> [YOUR ASSIGNMENT]:
If a line in the data holds the string "odpoledne", list it.

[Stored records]
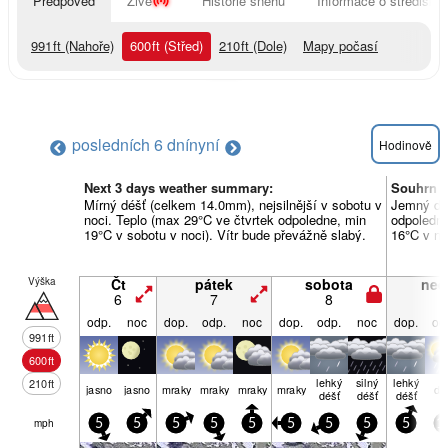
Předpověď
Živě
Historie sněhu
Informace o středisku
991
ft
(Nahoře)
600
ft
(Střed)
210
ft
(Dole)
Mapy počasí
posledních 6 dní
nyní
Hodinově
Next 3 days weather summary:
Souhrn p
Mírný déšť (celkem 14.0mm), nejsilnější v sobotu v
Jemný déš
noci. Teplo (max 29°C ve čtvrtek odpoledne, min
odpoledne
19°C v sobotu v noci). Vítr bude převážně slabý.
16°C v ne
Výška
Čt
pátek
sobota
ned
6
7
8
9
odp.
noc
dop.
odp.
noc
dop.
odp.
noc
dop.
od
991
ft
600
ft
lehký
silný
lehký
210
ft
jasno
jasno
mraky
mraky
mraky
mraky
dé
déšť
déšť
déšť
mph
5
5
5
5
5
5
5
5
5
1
* * *
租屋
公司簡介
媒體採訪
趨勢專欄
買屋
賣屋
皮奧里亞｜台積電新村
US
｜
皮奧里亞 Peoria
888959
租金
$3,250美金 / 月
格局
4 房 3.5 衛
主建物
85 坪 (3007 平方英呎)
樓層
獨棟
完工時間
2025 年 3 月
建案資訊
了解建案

> [RESULT BELOW]:
noci. Teplo (max 29°C ve čtvrtek odpoledne, min
odpoledne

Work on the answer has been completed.